### DESCRIPTION OF THE TASK
Output must match the data below exactly from its first line through the line that contains "Task: Click on the Satisfaction Survey", with no other line.

### MATERIAL FOR THIS TASK
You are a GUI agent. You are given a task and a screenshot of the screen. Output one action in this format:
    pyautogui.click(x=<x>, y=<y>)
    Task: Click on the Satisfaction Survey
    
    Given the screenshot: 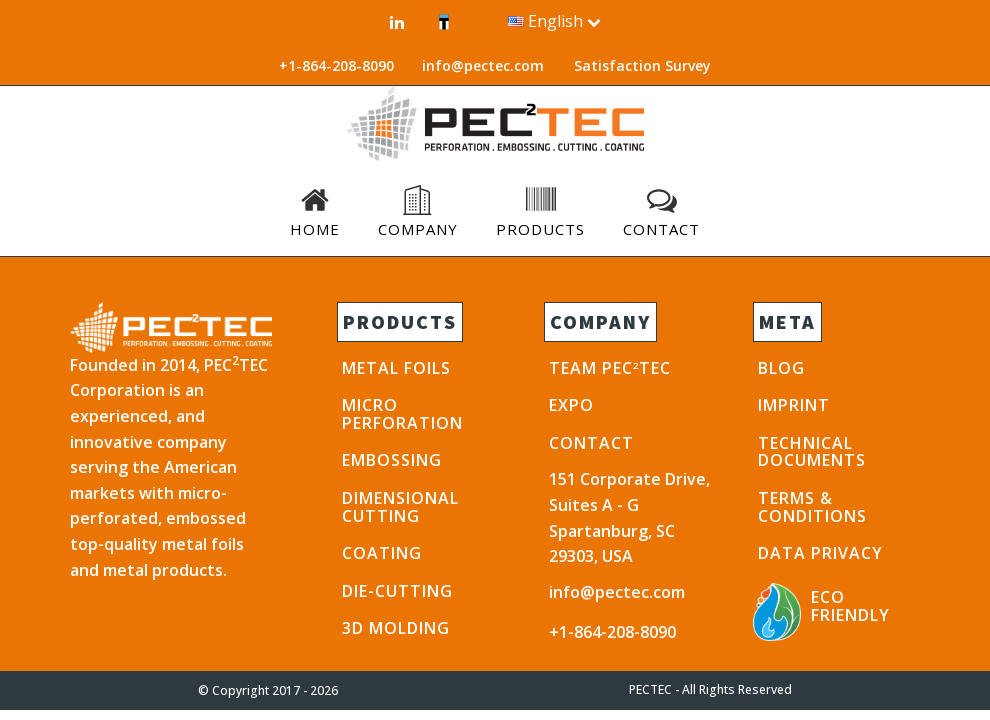 What is the action you would take?
    pyautogui.click(x=642, y=65)
    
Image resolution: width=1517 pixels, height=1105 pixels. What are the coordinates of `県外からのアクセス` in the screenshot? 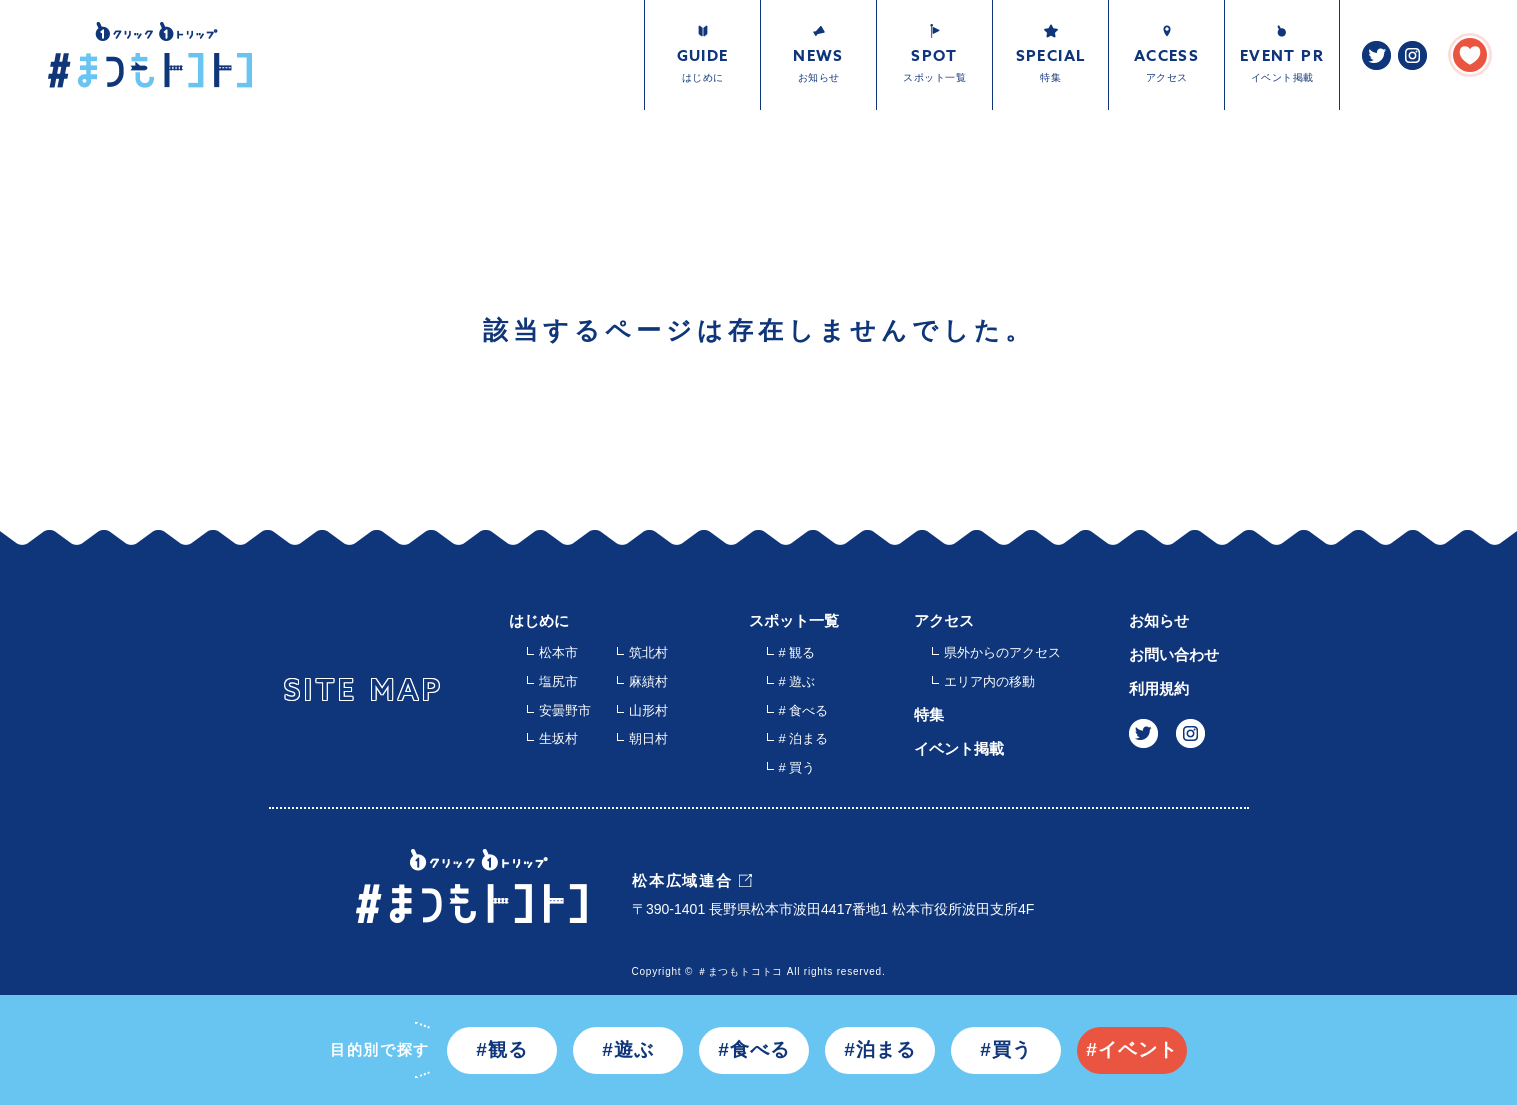 It's located at (1002, 652).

### EXERCISE SOLUTION
You are a GUI agent. You are given a task and a screenshot of the screen. Output one action in this format:
    pyautogui.click(x=<x>, y=<y>)
    Task: Click on the Satisfaction Survey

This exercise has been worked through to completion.